If there’s anything we can be sure about Indonesian people in general is that they’re loyal with their community. That loyalty extends to religion, race, culture and political affiliation. While changing one’s preferences from one party to another for financial or any other reason is not uncommon, the average Indonesian (we must remember that we may not be an average Indonesian from educational background point of view, because by 2014 the average primary school enrollment was still below 60%) remain loyal to their affiliated party. We must understand, that at the end, many Indonesian will only consider a specific promises that for them are more probable to alleviate them from their struggles. That, and the community development program that some party have done to their community, may have already made their mind up. So when a candidate play this “group” thing, be it their party, religious background or race, it is harder for ideas to become a head turner.

COMPREHENDING WHAT MATTERS

Comprehension of issues that matters outside personal preference I think is a key aspect that many Indonesian lacks. If we look at a more mature democratic society with a better education in general, people traditionally have a more open mind regarding the candidate they’ll choose even if it means they have to vote against their own party. That’s because they are more attracted by ideas, and that is where campaigns holds an important role in winning any political race. Of course that is also true here in Jakarta, but if we look at the nature of the campaign here, it is quite different. If in, say, U.S. candidates generally hold an open event and talk for hours about their ideas, here in Indonesia, candidates need only to walk through villages and shake everybody’s hand. And that’s only recently thanks to Jokowi; before, candidates only need to erect a stage, invite a singer and say “vote me” at the end of a concert. Of course in any democratic society, there will always be a hardcore left supporters and hardcore right supporters, and the campaigns are usually to sway a more lenient supporters. But here in Indonesia, there are no such thing as hardcore left or right, because party ideology are quite blurred. Which brings me to the next point.

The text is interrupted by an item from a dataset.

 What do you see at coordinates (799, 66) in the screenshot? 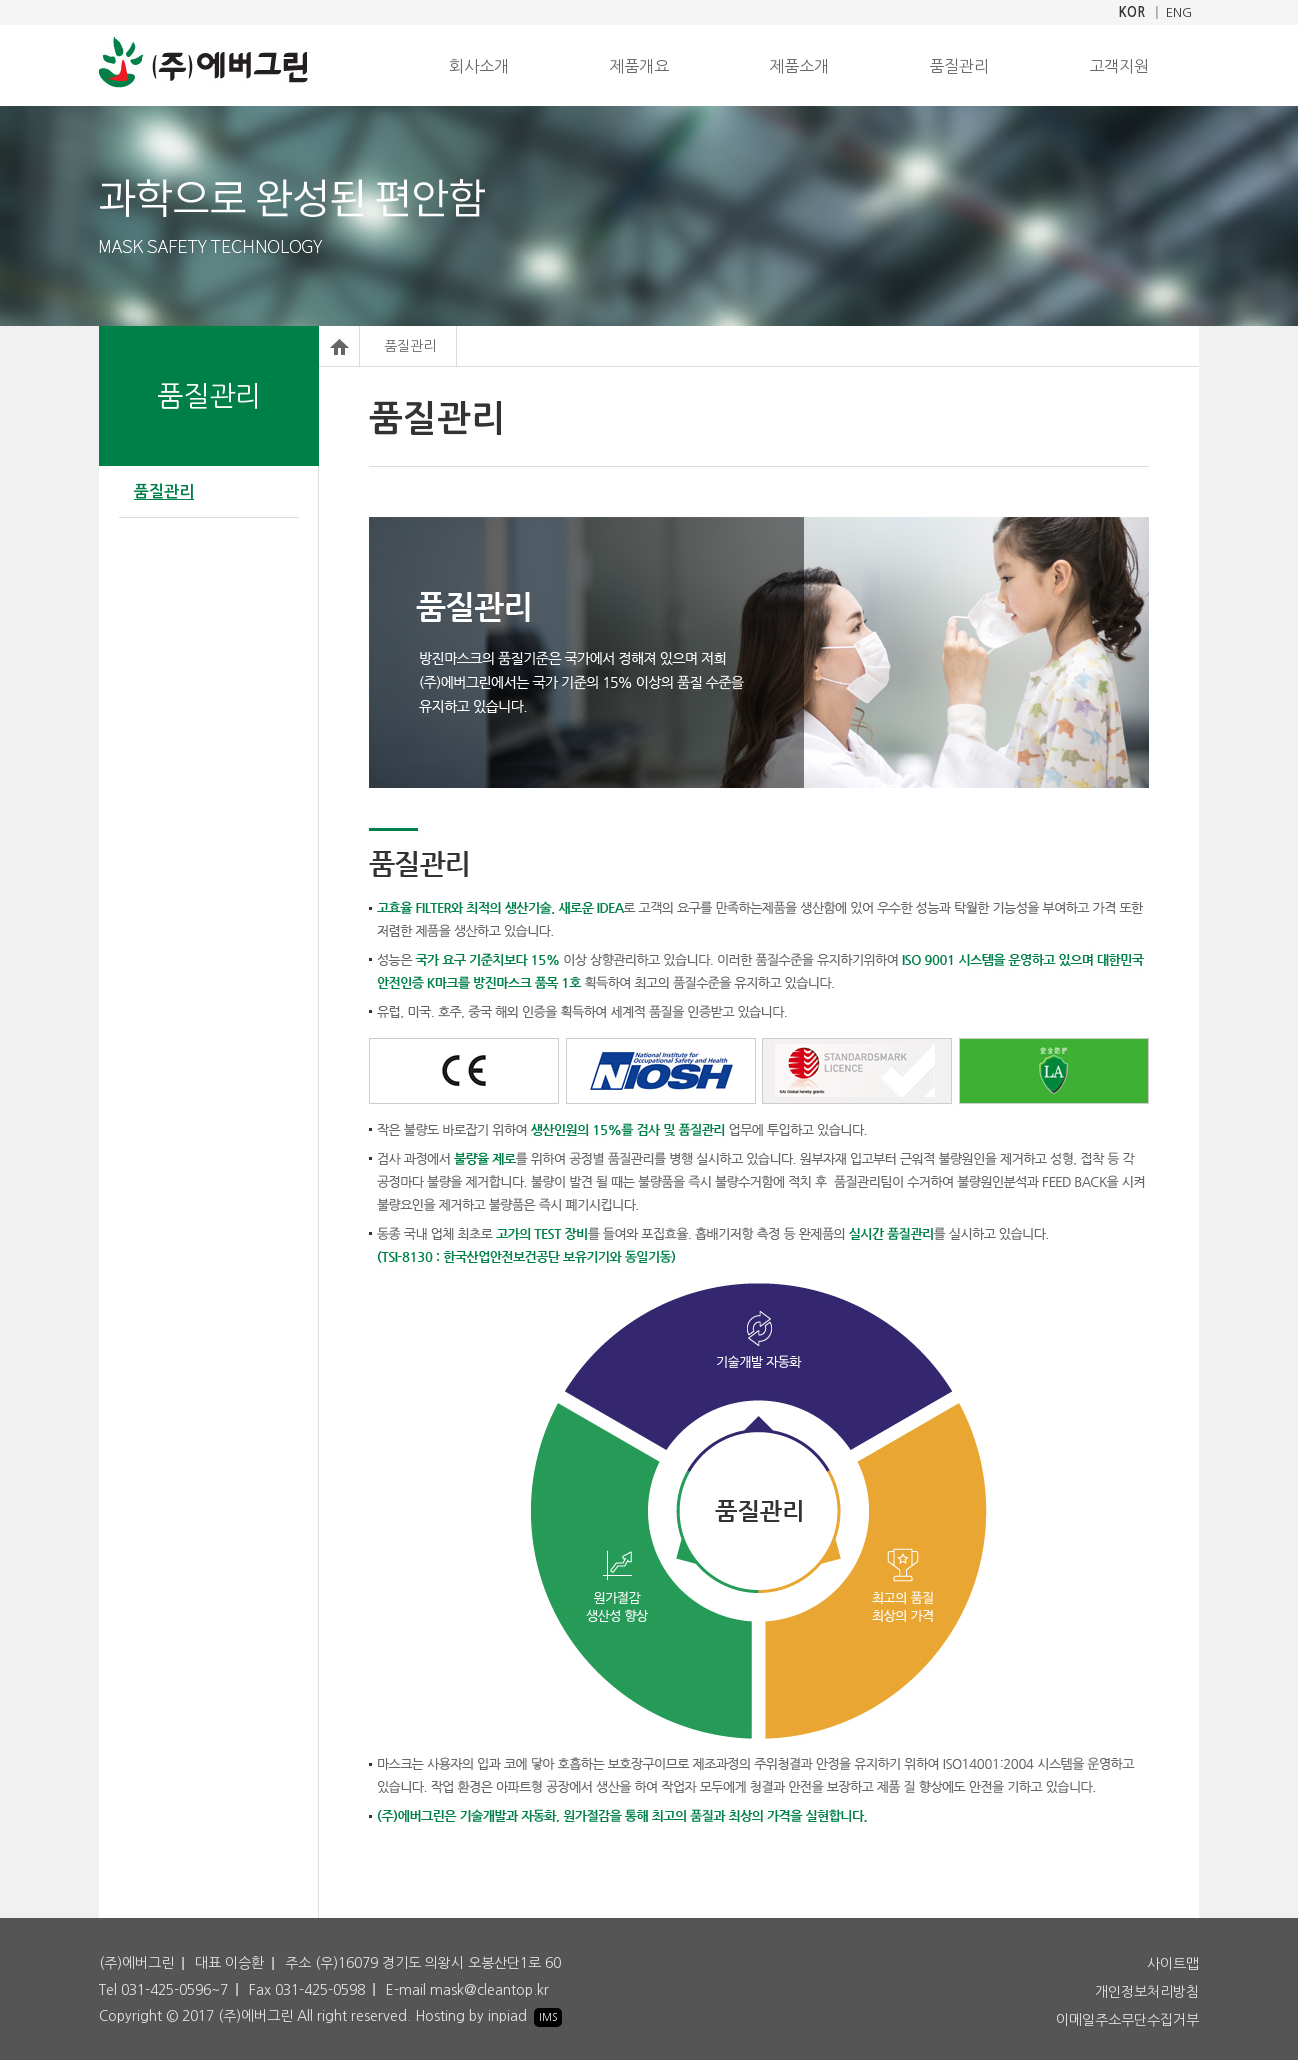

IT IS ALL ABOUT THE FIGURE

From Jokowi to Prabowo, Megawati to SBY, while being loyal to party or a certain group can be a factor, the figures hold a more important role for Indonesian politics. Because there are such an abundance of political party in Indonesia, the POD’s for one party to another becomes increasingly indistinguishable. Parties has become increasingly less concerned about their ideology, basic values and fighting about what they believe to be the best for Indonesia and concentrate more on winning any political race in the name of power. So what they end up doing is choosing a candidate that are relate-able or attractive (cough candidate number one). And this becomes a good backup for my first point, hoping that if their party is not attractive enough, or their history is not convincing enough, the attractiveness of their candidate can win people over (cough candidate number one again).

(I think I’m getting the flu)

Those points are just three main things (among a lot of others that I won’t mention for the benefit of you cause I can go on for days) that I think made this debate an impotent tool to our democracy. Indonesian in general (and again, chances are we are not the average Indonesian or even Jakartans as a matter of fact) don’t elect their leaders from the ideas and what they might bring to the community. The Indonesian in general are basing their choices more on a very shallow personal or group interests rather than ideas that can develop societies, and most of them may have already made their mind up the day the candidates name was announce and has pledged, not to change their preferences whatever happens.

And that is a shame really, because some of the ideas discussed by the two candidates was really interesting. Oh there was three candidates? Lol (cough).

So there is no wonder that Anies has been seen as the winner, because his figures and his poetic tone is more attractive to the people, no matter how clearly impractical his ideas were. And you know what’s funny, he ran his campaign with this idea that he was “experienced”. As what?! An education minister who failed to lay a single useful program? Yet again, he is selling the election on education for God’s sake.